Reinforcement learning for personalization: a systematic literature review

Tracking #: 621-1601

Authors:

	Name	ORCID
	Floris den Hengst	https://orcid.org/0000-0002-2092-9904
	Eoin Martino Grua	https://orcid.org/0000-0002-5471-4338
	Ali el Hassouni	https://orcid.org/0000-0003-0919-8861
	Mark Hoogendoorn	https://orcid.org/0000-0003-3356-3574

Responsible editor:

Izabela Moise

Submission Type:

Survey Paper

Abstract:

The major application areas of reinforcement learning (RL) have traditionally been game playing and continuous control. In recent years, however, RL has been increasingly applied in systems that interact with humans. RL can personalize digital systems to make them more relevant to individual users. Challenges in personalization settings may be different from challenges found in traditional application areas of RL. An overview of work that uses RL for personalization, however, is lacking. In this work, we introduce a framework of personalization settings and use it in a systematic literature review. Besides setting, we review solutions and evaluation strategies. Results show that RL has been increasingly applied to personalization problems and realistic evaluations have become more prevalent. RL has become sufficiently robust to apply in contexts that involve humans and the field as a whole is growing. However, it seems not to be maturing: the ratios of studies that include a comparison or a realistic evaluation are not showing upward trends and the vast majority of algorithms are used only once.
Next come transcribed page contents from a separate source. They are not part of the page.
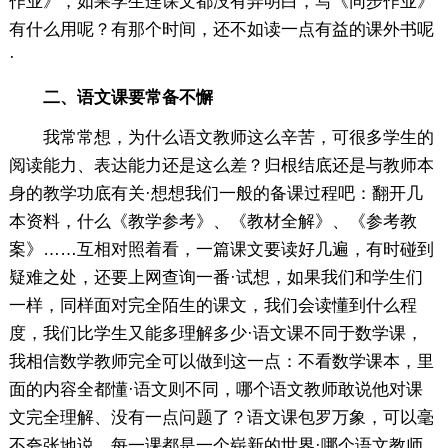
作业》，如果学生连课文都没有弄明白，写《同步作业》
有什么用呢？有那个时间，还不如读一点有益的课外书呢
·
二、语文课要常备不懈
我常常想，为什么语文教师这么辛苦，可很多学生的
阅读能力、表达能力还是这么差？归根结底还是与教师本
身的教学功底有关·想想我们一般的备课过程吧：翻开几
本资料，什么《教学参考》、《教材全解》、《参考教
案》……互相对照着看，一篇课文要读好几遍，有时碰到
疑难之处，还要上网查询一番·试想，如果我们和学生们
一样，同样面对完全陌生的课文，我们会读懂到什么程
度，我们比学生又能多理解多少·语文课不同于数学课，
我相信数学教师完全可以做到这一点：不看数学课本，里
面的内容全都懂·语文则不同，哪个语文教师敢说他对课
文完全理解、没有一点问题了？语文课包罗万象，可以毫
不夸张地说，每一课都是一个崭新的世界·哪个语文教师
This review can be used to find related work across domains, provides insights into the state of the field and identifies opportunities for future work.

Manuscript:

ds-paper-621.pdf

Data repository URLs:

https://doi.org/10.5281/zenodo.3627118

Date of Submission:

Sunday, February 2, 2020

Date of Decision:

Tuesday, March 3, 2020

Nanopublication URLs:

Decision:

Solicited Reviews:

Review #1 submitted on 17/Feb/2020

By Shihan Wang ORCID logo

https://orcid.org/0000-0001-5971-7522

Review Details

Reviewer has chosen not to be Anonymous

Overall Impression: Good
Suggested Decision: Accept
Technical Quality of the paper: Good
Presentation: Good
Reviewer`s confidence: High
Significance: Moderate significance
Background: Comprehensive
Novelty: Clear novelty
Data availability: All used and produced data (if any) are FAIR and openly available in established data repositories
Length of the manuscript: The length of this manuscript is about right

Summary of paper in a few sentences:

This is a review paper. It provides an overview of reinforcement learning (RL) application for personalization across different application domains.
The authors first introduce the RL briefly and how to use RL in the personalization tasks. Then, they report a systematic literature review (SLR) following PRISMA, based on a classification framework of personalization settings. In the SLR, papers are summarized from setting, solution and evaluation perspectives.

Reasons to accept:

Overall, this is a well-written paper. It concentrates on an important research topic: how to use reinforcement learning for personalization applications. Following the challenges addressed by the authors, such a systematic literature review makes a contribution in this field.

Strengths:
- The paper is in the scope of journal DS.
- The systematic literature review is well reported following PRISM, and authors especially open all the SLR data online. It makes this review work reliable.
- Its review results are structured in a clear manner and analyzed statistically. For instance, table 2 provides a good guidance about summarizing the papers.
- Based on review results, authors addressed few good points about the remaining challenges (like lack of comparison with RL approaches over time and reuse of RL approaches). Those discussions provide excellent opportunities for future research.

Reasons to reject:

Please see further comments for things need to be improved.

Nanopublication comments:

Further comments:

Meanwhile, several things need to be improved:

One main problem is in section 2. Authors introduce the framework of MDP, and claims that 'RL considers problems in the framework of MDPs'. However, they did not mention another important family of RL problems: multi-arm bandit problems. Actually, papers using bandit algorithms were considered in this review (see Table 4, like contextual bandits, UCB, etc. and the sentence in section 4.1) This inconsistency makes the audience confused. Therefore, the definition of bandit problems should be added, or a claim about 'MDP is only one mathematical framework to address RL personalization tasks' shall be clarified.

Other minor issues:
- In section 4.2, give more information about why the used databases were chosen.
- In Figure 2, why add 'Additional records identified through other sources (N = 0)', if there was no paper actually found? If add, shall give more information about how additional records are queried.
- The format of figures need to be improved. For instance, misaligned labels in Figure 3, 5, 6, 8.
- What is the meaning of '.' in Table 6. Like for '57 (.548)', which is total number, which is ratio? Very confusing.
- Lack of full name or citations when mention algorithms at the first time (for instance DQN, UCB, CLUB in section 5.2 and Table 4).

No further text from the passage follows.